Keterlibatan UMKM menjadi salah satu strategi untuk meraih empat sukses Porprov IX Jatim, yakni sukses prestasi, sukses penyelenggaraan, sukses dampak ekonomi, serta sukses administrasi dan pertanggungjawaban. Hal ini disampaikan oleh Kepala Dinas Koperasi, Perindustrian dan Perdagangan (Diskopindag) Kota Malang, Eko Sri Yuliadi.
“Kami sudah lakukan koordinasi dengan Disporapar untuk mengatur ploting UMKM di masing-masing venue Porprov IX Jatim. Jumlah UMKM akan disesuaikan dengan potensi pengunjung tiap cabang olahraga,” ujarnya.
Untuk mendukung penuh partisipasi pelaku usaha, Pemerintah Kota Malang menggratiskan biaya berjualan di venue pertandingan. Namun, tidak semua UMKM bisa langsung ikut serta. Pemerintah melakukan proses kurasi dan verifikasi terlebih dahulu guna memastikan kualitas produk dan kesiapan pelaku usaha.
“UMKM yang ingin terlibat harus melalui proses verifikasi. Kurasi dilakukan oleh tim PKK untuk menjamin hanya produk dan pelaku usaha yang siap yang bisa tampil,” jelas Eko.

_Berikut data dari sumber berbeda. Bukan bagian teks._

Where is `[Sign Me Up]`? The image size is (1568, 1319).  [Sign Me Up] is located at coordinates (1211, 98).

Selain pelaku UMKM, ritel modern dan pusat perbelanjaan juga dilibatkan untuk mendukung euforia Porprov. Pemkot telah menjalin koordinasi dengan Asosiasi Pengelola Pusat Belanja Indonesia (APPBI) untuk mendorong mall-mall di Kota Malang memberikan promo atau diskon khusus selama pelaksanaan Porprov.

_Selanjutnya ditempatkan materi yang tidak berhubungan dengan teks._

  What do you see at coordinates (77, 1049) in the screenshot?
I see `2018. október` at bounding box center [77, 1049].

“Kami buka ruang partisipasi bagi pusat belanja. Misalnya dengan program diskon atau promo belanja untuk mendukung semarak Porprov,” tambahnya.
Pelibatan ratusan UMKM dan dukungan sektor perdagangan ini menjadi bentuk komitmen Pemkot Malang dalam menjadikan Porprov IX Jatim sebagai momentum pemulihan ekonomi sekaligus promosi produk lokal kepada ribuan pengunjung dari berbagai daerah.